Selon les éléments présentés vendredi devant le tribunal de Westminster à Londres, Oghenochuko Ojiri aurait vendu pour une valeur de 140 000 livres sterling, soit environ 186 000 dollars, des œuvres d’art à Nazem Ahmad, l'homme d’affaires et riche collectionneur d’art et négociant en diamants, soupçonné de financer le Hezbollah, classé terroriste par le Royaume-Uni depuis 2023. Le gouvernement britannique en 2023 avait gelé ses avoirs et interdit aux ressortissants britanniques de faire des affaires avec lui ou ses entreprises, quatre ans après une décision similaire annoncée par les États-Unis. Une restriction imposée après les délits impliquant M. Ojiri. Selon les autorités britanniques, M. Ahmad, ressortissant belgo-libanais de 60 ans, aurait utilisé le marché de l’art au Royaume-Uni pour mettre en place un réseau international de financement au profit du Hezbollah.
Nazem Ahmad est déjà placé depuis 2019 sur la liste des « personnes spécialement désignées » (SDN) du Bureau de contrôle des actifs étrangers aux États-Unis (OFAC), pour avoir matériellement aidé, parrainé ou fourni un soutien financier, matériel ou technologique, ou des biens et services en appui à la formation chiite.
Le procureur Lyndon Harris a précisé que l’accusé avait pleinement conscience des sanctions visant Nazem Ahmad, s’étant informé par le biais de la presse et en ayant discuté avec des membres de son entourage. « Une conversation démontre clairement que plusieurs personnes savaient depuis longtemps que [M. Ahmad] entretenait des liens avec des activités terroristes », a-t-il affirmé.
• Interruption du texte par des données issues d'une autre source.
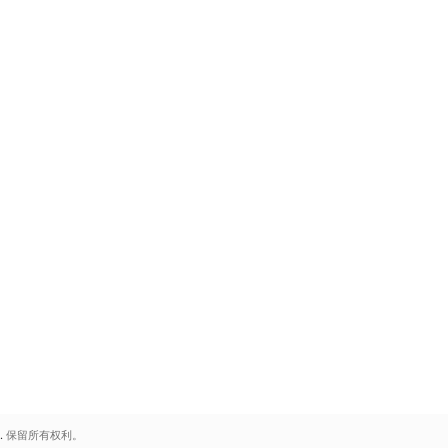
.
保留所有权利。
Oghenochuko Ojiri, fondateur de la Ojiri Gallery, une galerie d’art située dans l’Est londonien, aurait traité directement avec l’homme d’affaires libanais, négociant personnellement les transactions et le félicitant pour ses acquisitions. Bien que la galerie ait sollicité un conseiller externe pour des questions de conformité, les recommandations fournies n’auraient pas été dûment mises en œuvre, selon l’accusation, citée par la BBC.
Cette affaire a été instruite à l’issue d’une enquête conjointe menée par l’unité spécialisée dans les arts et les antiquités de la police métropolitaine de Londres, l’Office de mise en œuvre des sanctions financières (OFSI), ainsi que le fisc britannique (HMRC).
La législation antiterroriste en vigueur au Royaume-Uni impose aux professionnels de signaler tout soupçon de lien entre un partenaire commercial et une organisation proscrite.
Le juge Briony Clarke a accordé une remise en liberté sous caution à Oghenochuko Ojiri, assortie de l’obligation de remettre son passeport. Son avocat, Gavin Irwin, a assuré que son client ne présentait aucun risque de fuite. Le prononcé de la peine est prévu pour le 6 juin prochain devant la Cour criminelle centrale de Londres, connue sous le nom d’Old Bailey.
Nazem Ahmad, toujours en fuite au Liban
L’enquête sur les activités de Nazem Ahmad a connu un tournant en 2024, lorsque la police britannique avait procédé à des saisies spectaculaires. Près de deux douzaines d’œuvres d’art lui appartenant, d’une valeur totale avoisinant le million de livres sterling, avaient été récupérées dans un dépôt sécurisé près de l’aéroport de Heathrow, ainsi que dans une maison de vente aux enchères à Londres. Parmi les pièces saisies figuraient des œuvres de Picasso et Andy Warhol, que les enquêteurs soupçonnent d’avoir servi à financer le Hezbollah.
Le gouvernement britannique affirme que Nazem Ahmad disposait d’une importante collection d’art au Royaume-Uni, et qu’il entretenait des relations d’affaires avec plusieurs artistes, galeries et maisons de vente locales. Washington, qui souhaite le juger, offre désormais jusqu’à dix millions de dollars pour toute information menant à son arrestation. Il serait actuellement réfugié à Beyrouth.